■ Task requirements
If a record holds a picture, leave the picture out and repeat everything else exactly.

======== Study material

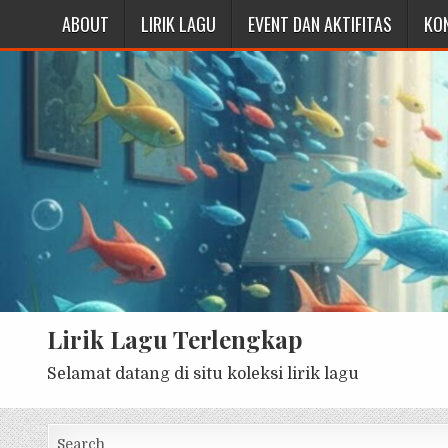
ABOUT
LIRIK LAGU
EVENT DAN AKTIFITAS
KO
Lirik Lagu Terlengkap
Selamat datang di situ koleksi lirik lagu
Search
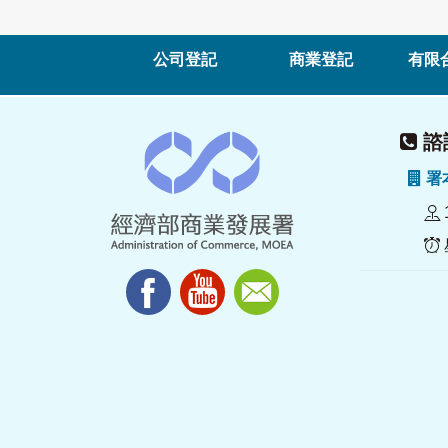
公司登記
商業登記
有限
諮詢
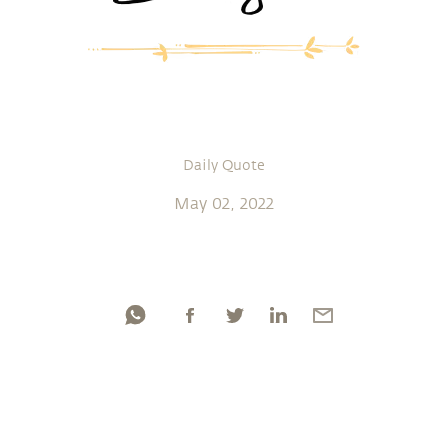
Daily Quote
May 02, 2022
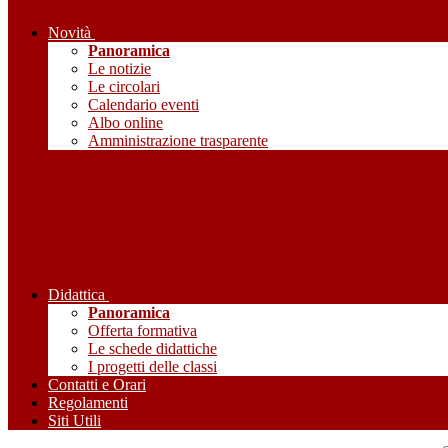
Novità
Panoramica
Le notizie
Le circolari
Calendario eventi
Albo online
Amministrazione trasparente
Didattica
Panoramica
Offerta formativa
Le schede didattiche
I progetti delle classi
Contatti e Orari
Regolamenti
Siti Utili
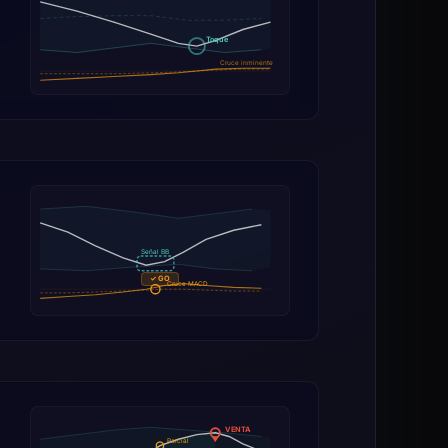
Toque
Cruce inminente
Señal BB
✓ GO
Cruce MACD
VENTA
Parcial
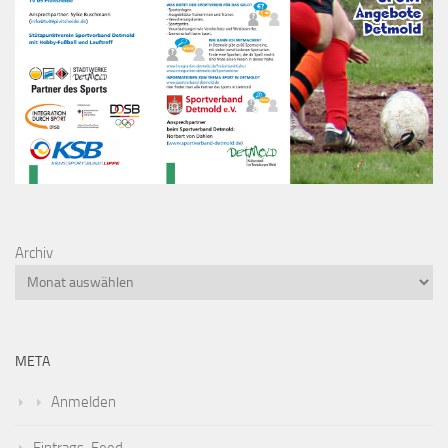
Archiv
META
Anmelden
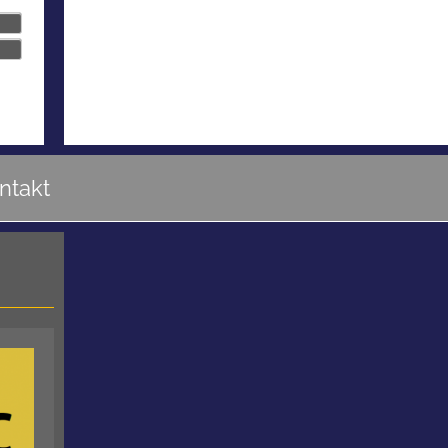
ntakt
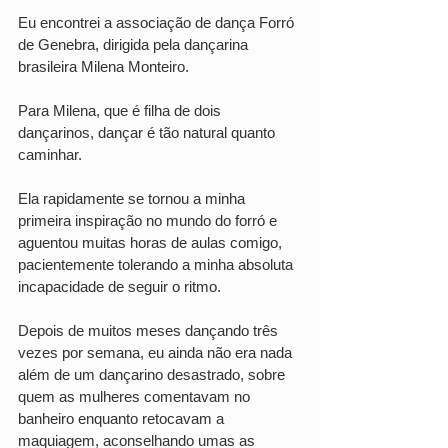
Eu encontrei a associação de dança Forró 
de Genebra, dirigida pela dançarina 
brasileira Milena Monteiro. 
Para Milena, que é filha de dois 
dançarinos, dançar é tão natural quanto 
caminhar. 
Ela rapidamente se tornou a minha 
primeira inspiração no mundo do forró e 
aguentou muitas horas de aulas comigo, 
pacientemente tolerando a minha absoluta 
incapacidade de seguir o ritmo.
Depois de muitos meses dançando três 
vezes por semana, eu ainda não era nada 
além de um dançarino desastrado, sobre 
quem as mulheres comentavam no 
banheiro enquanto retocavam a 
maquiagem, aconselhando umas as 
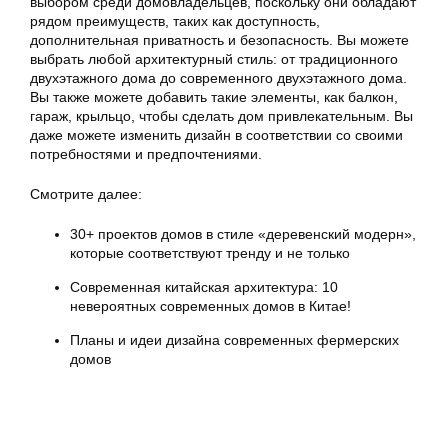
выбором среди домовладельцев, поскольку они обладают
рядом преимуществ, таких как доступность,
дополнительная приватность и безопасность. Вы можете
выбрать любой архитектурный стиль: от традиционного
двухэтажного дома до современного двухэтажного дома.
Вы также можете добавить такие элементы, как балкон,
гараж, крыльцо, чтобы сделать дом привлекательным. Вы
даже можете изменить дизайн в соответствии со своими
потребностями и предпочтениями.
Смотрите далее:
30+ проектов домов в стиле «деревенский модерн»,
которые соответствуют тренду и не только
Современная китайская архитектура: 10
невероятных современных домов в Китае!
Планы и идеи дизайна современных фермерских
домов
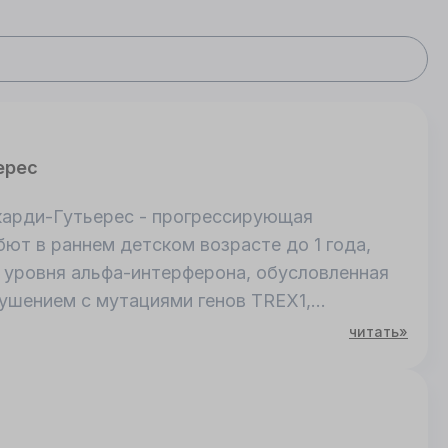
ерес
йкарди-Гутьерес - прогрессирующая
ют в раннем детском возрасте до 1 года,
уровня альфа-интерферона, обусловленная
ушением с мутациями генов TREX1,
4-21, RNASEH2C на 11q13.2, RNASEH2A на
читать»
 на хромосоме 20q11.2, ADAR на хромосоме
q24.2. При КТ и МРТ головного мозга
альных ядер, кальцинаты белого вещества
одистрофия, атрофия коры головного мозга,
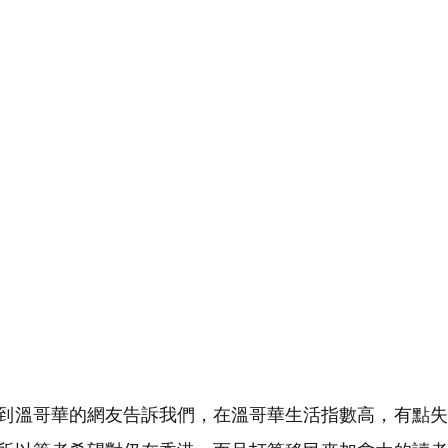
到溫哥華的網友告訴我們，在溫哥華生活指數高，有點失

================

■ Result below
ABOUT
LIRIK LAGU
EVENT DAN AKTIFITAS
KO
Lirik Lagu Terlengkap
Selamat datang di situ koleksi lirik lagu
Search
公司登記
商業登記
有限
諮詢
Daily Quote
May 02, 2022
Novità
Panoramica
Le notizie
Le circolari
Calendario eventi
Albo online
Amministrazione trasparente
Didattica
Panoramica
Offerta formativa
Le schede didattiche
I progetti delle classi
Contatti e Orari
Regolamenti
Siti Utili
Toque
Cruce inminente
Señal BB
✓ GO
Cruce MACD
VENTA
Parcial
Archiv
META
Anmelden
ntakt
Eu encontrei a associação de dança Forró 
de Genebra, dirigida pela dançarina 
brasileira Milena Monteiro. 
Para Milena, que é filha de dois 
dançarinos, dançar é tão natural quanto 
caminhar. 
Ela rapidamente se tornou a minha 
primeira inspiração no mundo do forró e 
aguentou muitas horas de aulas comigo, 
pacientemente tolerando a minha absoluta 
incapacidade de seguir o ritmo.
Depois de muitos meses dançando três 
vezes por semana, eu ainda não era nada 
além de um dançarino desastrado, sobre 
quem as mulheres comentavam no 
banheiro enquanto retocavam a 
maquiagem, aconselhando umas as 
выбором среди домовладельцев, поскольку они обладают
рядом преимуществ, таких как доступность,
дополнительная приватность и безопасность. Вы можете
выбрать любой архитектурный стиль: от традиционного
двухэтажного дома до современного двухэтажного дома.
Вы также можете добавить такие элементы, как балкон,
гараж, крыльцо, чтобы сделать дом привлекательным. Вы
даже можете изменить дизайн в соответствии со своими
потребностями и предпочтениями.
Смотрите далее:
30+ проектов домов в стиле «деревенский модерн»,
которые соответствуют тренду и не только
Современная китайская архитектура: 10
невероятных современных домов в Китае!
Планы и идеи дизайна современных фермерских
домов
ерес
йкарди-Гутьерес - прогрессирующая
ют в раннем детском возрасте до 1 года,
уровня альфа-интерферона, обусловленная
ушением с мутациями генов TREX1,
4-21, RNASEH2C на 11q13.2, RNASEH2A на
читать»
 на хромосоме 20q11.2, ADAR на хромосоме
q24.2. При КТ и МРТ головного мозга
альных ядер, кальцинаты белого вещества
одистрофия, атрофия коры головного мозга,
到溫哥華的網友告訴我們，在溫哥華生活指數高，有點失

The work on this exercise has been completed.